Winning a Lottery (Probability) John bought 2 tickets to join a lottery, in the lottery they draw 2 tickets out of 100 in the same draw, the owner of the first ticket gets a prize and the owner of the second ticket gets another prize
a- What is the chances of john winning the two prizes 
b- What is the chances of john not winning anything at all
c- What is the chances of john winning one prize
i tried in a- 2/100 and b- 1-0.02 and c- 1/100 is that right ? and if the 2 tickets are not in the same draw will it be the same answers as in one draw ? 
 A: Drawing $2$ tickets in one draw is the same as drawing $2$ tickets one by one without replacement.
a) John wins two prices if the first ticket drawn is one of his (probability on that is $\frac2{100}$) and - under that condition - also the second ticket drawn is one of his. 
That event has probability $\frac2{100}\times\frac1{99}$.
b) For winning no prices both tickets must not be of John. 

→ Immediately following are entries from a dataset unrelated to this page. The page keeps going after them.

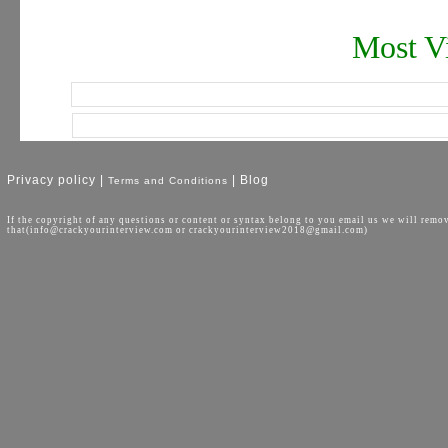
Most Vi
Privacy policy |
| Blog
Terms and Conditions
If the copyright of any questions or content or syntax belong to you email us we will remo
that(info@crackyourinterview.com or crackyourinterview2018@gmail.com)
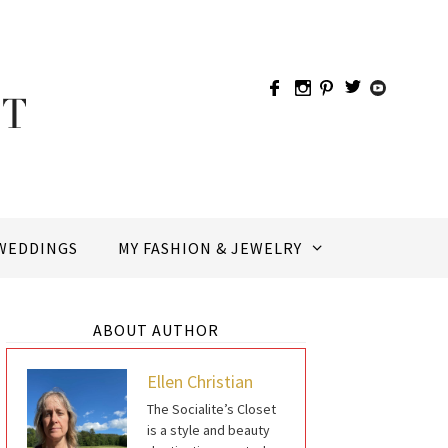
WEDDINGS
MY FASHION & JEWELRY
ABOUT AUTHOR
Ellen Christian
The Socialite’s Closet
is a style and beauty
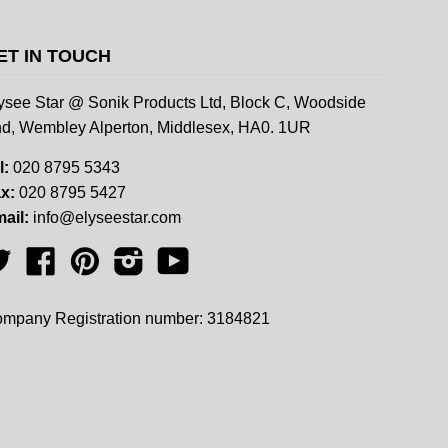
ET IN TOUCH
ysee Star @ Sonik Products Ltd, Block C, Woodside
d, Wembley Alperton, Middlesex, HA0. 1UR
l:
020 8795 5343
x:
020 8795 5427
ail:
info@elyseestar.com
Twitter
Facebook
Pinterest
Instagram
YouTube
mpany Registration number: 3184821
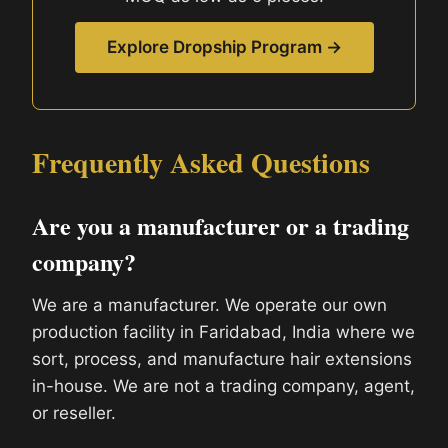
Explore Dropship Program →
Frequently Asked Questions
Are you a manufacturer or a trading
company?
We are a manufacturer. We operate our own
production facility in Faridabad, India where we
sort, process, and manufacture hair extensions
in-house. We are not a trading company, agent,
or reseller.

That event has probability $\frac{98}{100}\frac{97}{99}$.
c) For winning exactly one price there are two possibilities: (1) the first ticket drawn is of John but the second is not; (2) the first ticket drawn is not of John, but the second is. 
That event has probability $\frac2{100}\frac{98}{99}+\frac{98}{100}\frac{2}{99}$.
A: Your first result is not right. It doesn´t matter if the tickets are drawn consecutively or not.
Suppose your ticket A is drawn firstly. The probability is $\frac{1}{100}$. The probability that your ticket B is drawn secondly is $\frac{1}{99}$.
In total $\frac{1}{100}\cdot \frac{1}{99}$. This can happen the other way round. Therefore the final result for a is $2\cdot \frac{1}{100}\cdot \frac{1}{99}$. 
You can also use the hypergeometric distribution to get the result.
$P(X=2)=\frac{\binom{2}{2}\cdot \binom{98}{0}}{\binom{100}{2}}=\frac{1\cdot 1}{\frac{100\cdot 99}{1\cdot2}}=\frac{2}{100\cdot 99}$
with $X\sim h(N,K,n)=h(100,2,2)$
I hope it helps you to handle b and c.